ビリー・ホリデイは素晴らしい

村上さんこんにちは。はじめまして。妻と猫と暮らしています。いきなりですが僕はビリー・ホリデイの音楽がとても好きです。20代の頃はヴァーヴ盤(CD)をよく聴いていましたが、30を過ぎた頃から古いコロムビア盤(LP)が主になりました。彼女の音楽は身体に直に食い込んでくる感じがします。時としてそれが圧倒的なまでに迫って来るので、軽い放心状態になります。深い悲しみと喜びが一度に来たような、何とも言いようのない気持ちです。どうしてこういう事が起こるのでしょうか(もしかして村上さん御存知ではないですか?)。取り留めのない事を書いてすいません。いつも新作を楽しみにしてます。これからも頑張って下さい。
(とむねこなな、男性、36歳、自営業)

僕もコロムビア盤をよく聴きます。何度聴いても聴き飽きません。僕も主にLPで聴いていますが(どちらもCDとLPで全部持っています)、LPの音ってやはりいいですよ。昔ビリー・ホリデイのSPを何枚か持っていて、SPのプレーヤーでも聴いたんですが、SPはもっといいかも。でももうプレーヤーがなくなったので、SP盤も処分しました。ビリー・ホリデイの影響を受けた女性歌手は無数にいますが、何度も聴いていると「もういいか」と思ったりします。でもビリー・ホリデイの歌は「もういいか」とは思わない。いったいどこが違うのでしょうね。

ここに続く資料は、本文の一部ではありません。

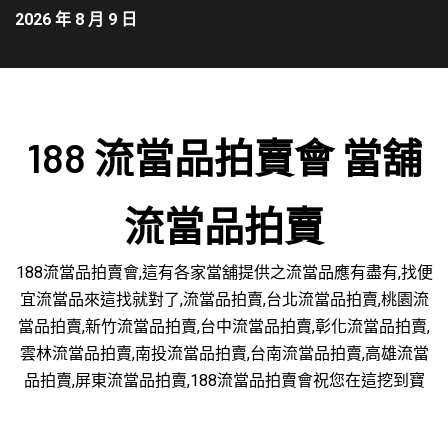
2026 年 8 月 9 日
188 流當品拍賣會 當舖
流當品拍賣
188流當品拍賣會,這有各家當舖提供之流當品應有盡有,找便
宜流當品來這找就對了,流當品拍賣,台北流當品拍賣,桃園流
當品拍賣,新竹流當品拍賣,台中流當品拍賣,彰化流當品拍賣,
雲林流當品拍賣,南投流當品拍賣,台南流當品拍賣,高雄流當
品拍賣,屏東流當品拍賣,188流當品拍賣會祝您在這挖到寶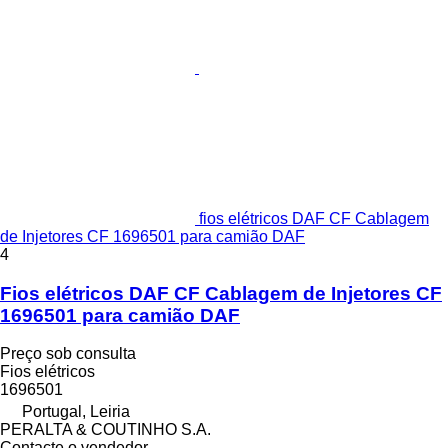
fios elétricos DAF CF Cablagem
de Injetores CF 1696501 para camião DAF
4
Fios elétricos DAF CF Cablagem de Injetores CF
1696501 para camião DAF
Preço sob consulta
Fios elétricos
1696501
Portugal, Leiria
PERALTA & COUTINHO S.A.
Contacte o vendedor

コロムビア盤がヴァーヴ盤より個人的に好きなのは、たぶん(逆説的ですが)コロムビア盤の方がつまらない歌が多いからだと思います。素晴らしい曲ももちろんたくさん入っていますが、たいしたことのない当時のはやり歌も少なからず入っています。今ではもう誰も覚えていないような歌。でもビリー・ホリデイが歌うと、そんな歌でさえ輝いて聞こえます。そういうところが僕は個人的に大好きなのです。もちろん全盛時代のテディ・ウィルソンやカウント・ベイシーがバッキングをつとめているということもありますが。